The bed is narrow with both of them in it but they find a way. Chekov shifts and wraps his legs up around Sulu’s waist and both hands up over his head, holding on to the bed frame, and he bites his lip and he shifts down and Sulu does the best that he can to hold on and then the pulse flutters in Chekov’s throat and he moans and all Sulu can think is fucking checkmate.

“I love you,” he says, and it’s out of his mouth before he realises that it’s the first time he’s ever said and he doesn’t give a shit because it’s true because there’s this kid, this wonderful kid who has maps of the whole universe in his head and he does love him, he loves him so much, and he doesn’t care if he never wins.

Flushed and wide eyed and beautiful, Chekov blinks and then he smiles broad and beautiful and he gives this little, very Russian nod of his head.

“I know,” he says, his fingers digging into the skin and muscle over Sulu’s hips, drawing him in tighter, pulling, and he can feel the chafe of Chekov’s dick against his belly and all Sulu thinks is that he could do this forever only he can’t and he won’t because the bridge is expecting him and the board needs to be reset.

Chekov comes with a gasp and flood of warmth between their bodies and someone makes this broken sound and Sulu thinks that it must be him.

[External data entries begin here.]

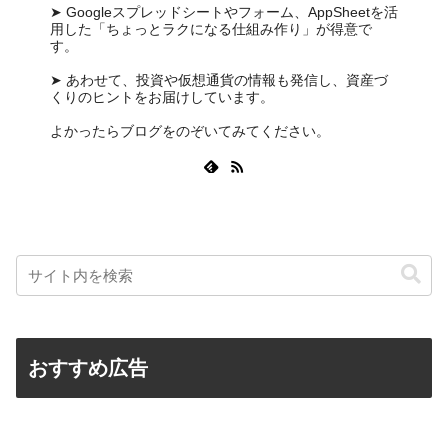
➤ Googleスプレッドシートやフォーム、AppSheetを活
用した「ちょっとラクになる仕組み作り」が得意で
す。
➤ あわせて、投資や仮想通貨の情報も発信し、資産づ
くりのヒントをお届けしています。
よかったらブログをのぞいてみてください。
おすすめ広告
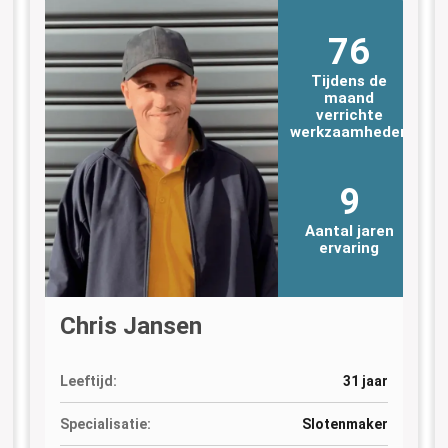
76
Tijdens de
maand
verrichte
n
werkzaamheden
9
Aantal jaren
ervaring
Chris Jansen
Leeftijd:
31 jaar
Specialisatie:
Slotenmaker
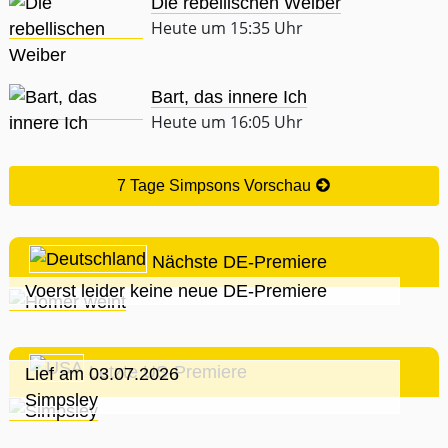
Die rebellischen Weiber
Heute um 15:35 Uhr
Bart, das innere Ich
Heute um 16:05 Uhr
7 Tage Simpsons Vorschau
Nächste DE-Premiere
Voerst leider keine neue DE-Premiere
Letzte US-Premiere
Lief am 03.07.2026
Simpsley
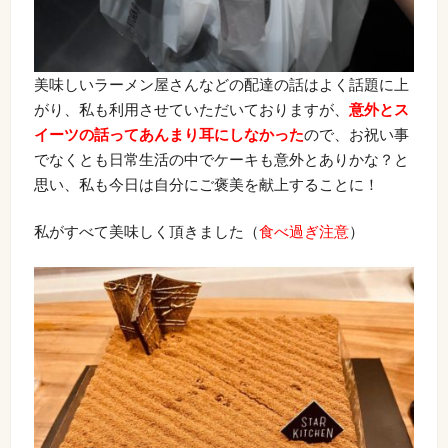
美味しいラーメン屋さんなどの配達の話はよく話題に上
がり、私も利用させていただいておりますが、
意外とス
イーツの話ってあんまり耳にしなかった
ので、お祝い事
でなくとも日常生活の中でケーキも意外とありかな？と
思い、私も今日は自分にご褒美を献上することに！
私がすべて美味しく頂きました（
食べ過ぎ注意
）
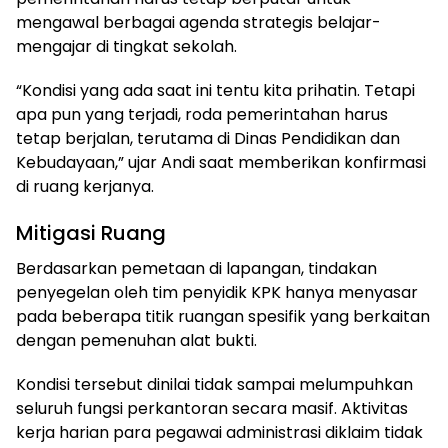
mengawal berbagai agenda strategis belajar-
mengajar di tingkat sekolah.
“Kondisi yang ada saat ini tentu kita prihatin. Tetapi
apa pun yang terjadi, roda pemerintahan harus
tetap berjalan, terutama di Dinas Pendidikan dan
Kebudayaan,” ujar Andi saat memberikan konfirmasi
di ruang kerjanya.
Mitigasi Ruang
Berdasarkan pemetaan di lapangan, tindakan
penyegelan oleh tim penyidik KPK hanya menyasar
pada beberapa titik ruangan spesifik yang berkaitan
dengan pemenuhan alat bukti.
Kondisi tersebut dinilai tidak sampai melumpuhkan
seluruh fungsi perkantoran secara masif. Aktivitas
kerja harian para pegawai administrasi diklaim tidak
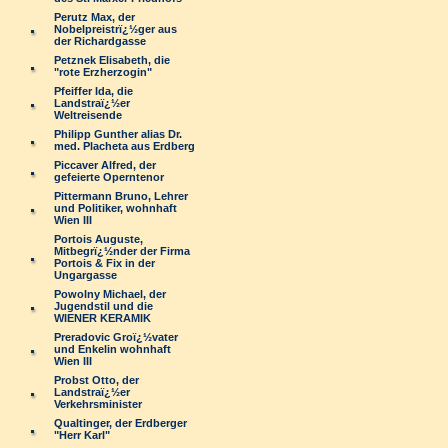
Perutz Max, der
Nobelpreistrï¿½ger aus
der Richardgasse
Petznek Elisabeth, die
"rote Erzherzogin"
Pfeiffer Ida, die
Landstraï¿½er
Weltreisende
Philipp Gunther alias Dr.
med. Placheta aus Erdberg
Piccaver Alfred, der
gefeierte Operntenor
Pittermann Bruno, Lehrer
und Politiker, wohnhaft
Wien III
Portois Auguste,
Mitbegrï¿½nder der Firma
Portois & Fix in der
Ungargasse
Powolny Michael, der
Jugendstil und die
WIENER KERAMIK
Preradovic Groï¿½vater
und Enkelin wohnhaft
Wien III
Probst Otto, der
Landstraï¿½er
Verkehrsminister
Qualtinger, der Erdberger
"Herr Karl"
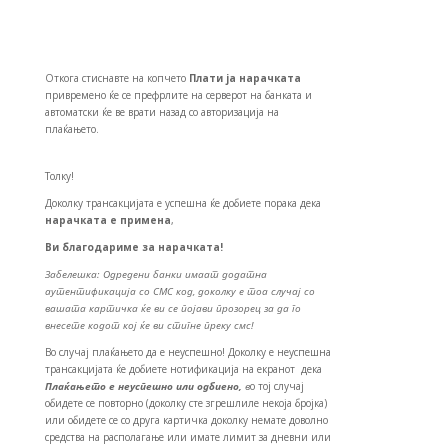
Откога стиснавте на копчето
Плати ја нарачката
привремено ќе се префрлите на серверот на банката и
автоматски ќе ве врати назад со авторизација на
плаќањето.
Толку!
Доколку трансакцијата е успешна ќе добиете порака дека
нарачката е примена
,
Ви благодариме за нарачката!
Забелешка: Одредени банки имаат додатна
аутентификација со СМС код, доколку е тоа случај со
вашата картичка ќе ви се појави прозорец за да го
внесете кодот кој ќе ви стигне преку смс!
Во случај плаќањето да е неуспешно! Доколку е неуспешна
трансакцијата ќе добиете нотификација на екранот дека
Плаќањето е неуспешно или одбиено,
в
о тој случај
обидете се повторно (доколку сте згрешлиле некоја бројка)
или обидете се со друга картичка доколку немате доволно
средства на располагање или имате лимит за дневни или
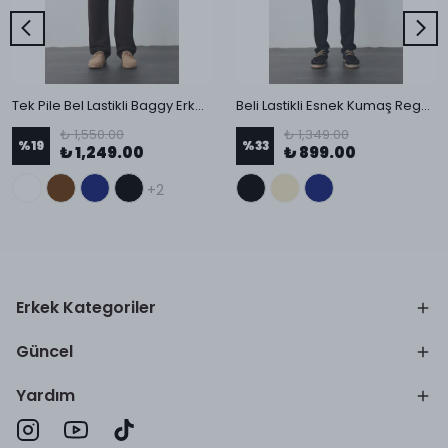
Tek Pile Bel Lastikli Baggy Erkek Kumaş Pantolon
Beli Lastikli Esnek Kumaş Regular Pantolon
₺ 1,550.00
₺ 1,349.00
%
19
%
33
₺ 1,249.00
₺ 899.00
+2
Erkek Kategoriler
Güncel
Yardım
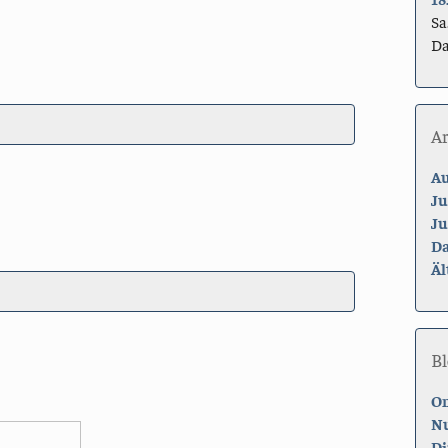
Sa
Da
A
Au
Ju
Ju
Da
Äl
Bl
On
Nu
Di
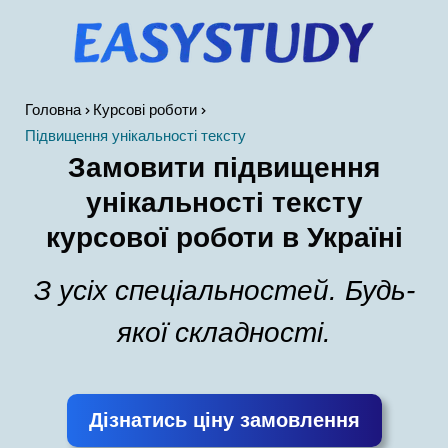
Головна
Курсові роботи
Підвищення унікальності тексту
Замовити підвищення
унікальності тексту
курсової роботи в Україні
З усіх спеціальностей. Будь-
якої складності.
Дізнатись ціну замовлення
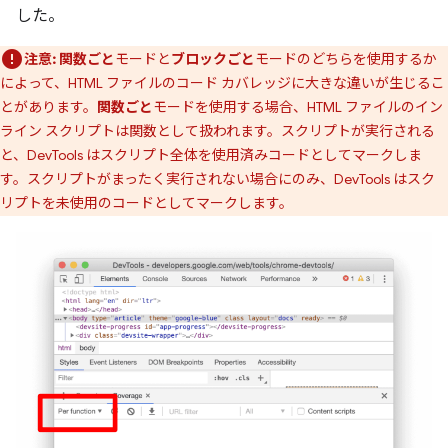
した。
注意:
関数ごと
モードと
ブロックごと
モードのどちらを使用するか
によって、HTML ファイルのコード カバレッジに大きな違いが生じるこ
とがあります。
関数ごと
モードを使用する場合、HTML ファイルのイン
ライン スクリプトは関数として扱われます。スクリプトが実行される
と、DevTools はスクリプト全体を使用済みコードとしてマークしま
す。スクリプトがまったく実行されない場合にのみ、DevTools はスク
リプトを未使用のコードとしてマークします。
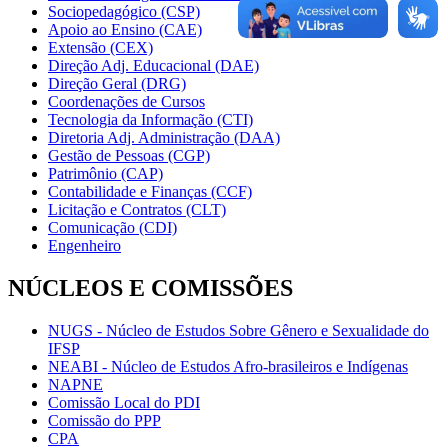
Sociopedagógico (CSP)
Apoio ao Ensino (CAE)
Extensão (CEX)
Direção Adj. Educacional (DAE)
Direção Geral (DRG)
Coordenações de Cursos
Tecnologia da Informação (CTI)
Diretoria Adj. Administração (DAA)
Gestão de Pessoas (CGP)
Patrimônio (CAP)
Contabilidade e Finanças (CCF)
Licitação e Contratos (CLT)
Comunicação (CDI)
Engenheiro
NÚCLEOS E COMISSÕES
NUGS - Núcleo de Estudos Sobre Gênero e Sexualidade do
IFSP
NEABI - Núcleo de Estudos Afro-brasileiros e Indígenas
NAPNE
Comissão Local do PDI
Comissão do PPP
CPA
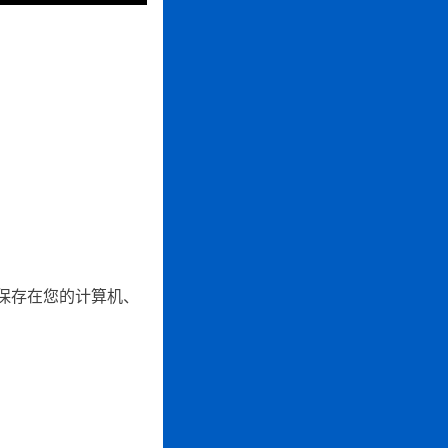
保存在您的计算机、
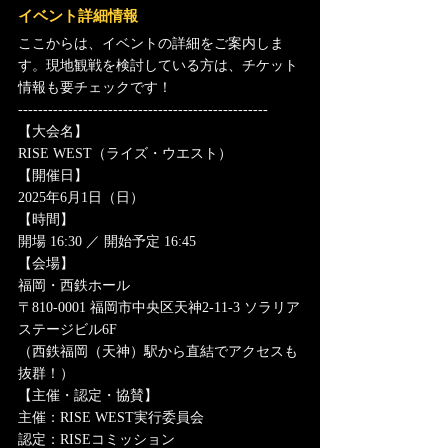
イベント詳細情報
ここからは、イベントの詳細をご案内しま
す。現地観戦を検討している方は、チケット
情報も要チェックです！
--------------------------------------------------
【大会名】
RISE WEST（ライズ・ウエスト）
【開催日】
2025年6月1日（日）
【時間】
開場 16:30 ／ 開始予定 16:45
【会場】
福岡・西鉄ホール
〒810-0001 福岡市中央区天神2-11-3 ソラリア
ステージビル6F
（西鉄福岡（天神）駅から直結でアクセスも
抜群！）
【主催・認定・協賛】
主催：RISE WEST実行委員会
認定：RISEコミッション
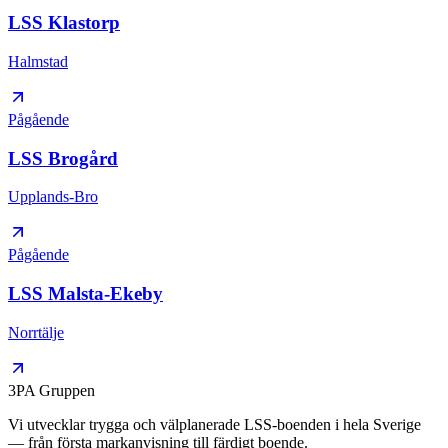
LSS Klastorp
Halmstad
Pågående
LSS Brogård
Upplands-Bro
Pågående
LSS Malsta-Ekeby
Norrtälje
3PA Gruppen
Vi utvecklar trygga och välplanerade LSS-boenden i hela Sverige
— från första markanvisning till färdigt boende.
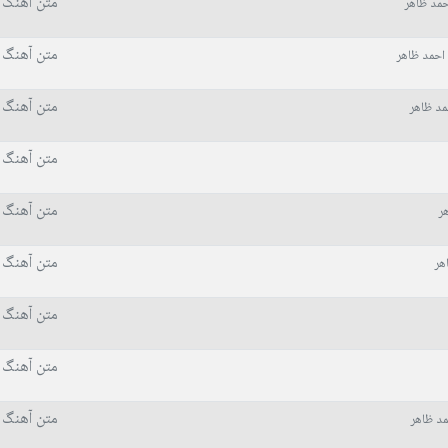
متن آهنگ 
حمد ظاهر
متن آهنگ 
احمد ظاهر
متن آهنگ 
مد ظاهر
متن آهنگ 
متن آهنگ 
ر
متن آهنگ 
هر
متن آهنگ 
متن آهنگ 
متن آهنگ 
د ظاهر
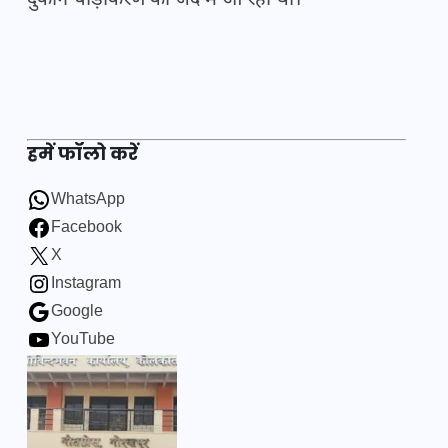
दुकानें चौड़ीकरण की जद में आ रही थीं।
हमें फॉलो करें
WhatsApp
Facebook
X
Instagram
Google
YouTube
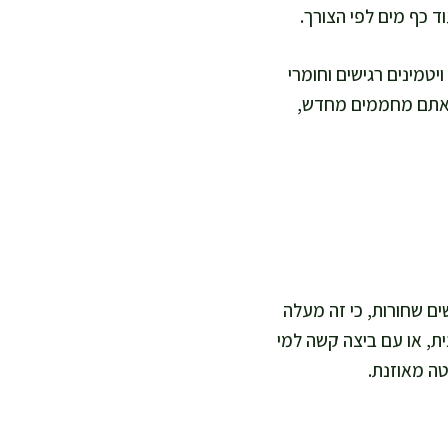
ד כף מים לפי הצורך.
טמינים רגישים וחומרי
פה את הלימון והכוסברה בסוף כדי לשמור על רעננות ועל ויטמין C. אם אתם מחממים מחדש,
ים שחורות, כי זה מעלה
ית, או עם ביצה קשה למי
טה מאוזנת.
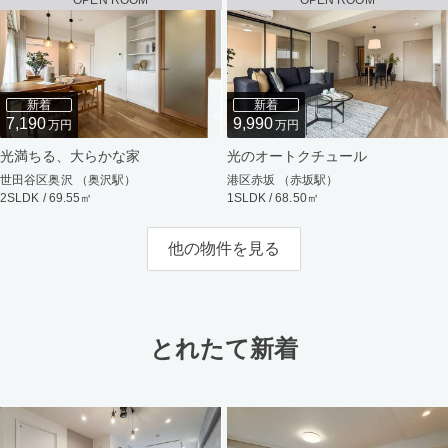
OPEN ROOM
OPEN ROOM
新着
新着
7,190
9,990
万円
万円
光満ちる、大らかな家
光のオートクチュール
世田谷区奥沢 （奥沢駅）
港区赤坂 （赤坂駅）
2SLDK / 69.55㎡
1SLDK / 68.50㎡
他の物件を見る
とれたて新着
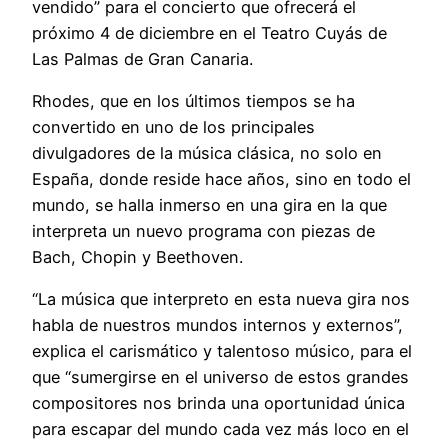
vendido” para el concierto que ofrecerá el
próximo 4 de diciembre en el Teatro Cuyás de
Las Palmas de Gran Canaria.
Rhodes, que en los últimos tiempos se ha
convertido en uno de los principales
divulgadores de la música clásica, no solo en
España, donde reside hace años, sino en todo el
mundo, se halla inmerso en una gira en la que
interpreta un nuevo programa con piezas de
Bach, Chopin y Beethoven.
“La música que interpreto en esta nueva gira nos
habla de nuestros mundos internos y externos”,
explica el carismático y talentoso músico, para el
que “sumergirse en el universo de estos grandes
compositores nos brinda una oportunidad única
para escapar del mundo cada vez más loco en el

What is he supposed to do but follow?

Afterwards, he bends his head and kisses Chekov’s shoulder. Without opening his eyes, Chekov smiles.

“You need another shower,” he says, quietly. His accent’s always thicker when he’s on the way to falling asleep and Sulu strokes his hair back from his forehead and kisses the bridge of his nose.

“I think I’ll go to the bridge smelling of you,” he says and Chekov huffs a laugh out through his nose and swats at him with one hand and there’s another hour or so until he needs to be on the bridge, so Sulu closes his eyes and there’s always been a part of him that yearned for stars and a part of him that will always yearn for the green sea where he grew up and then there’s Chekov and a never-ending game of chess and, somehow, it’s the only place to be.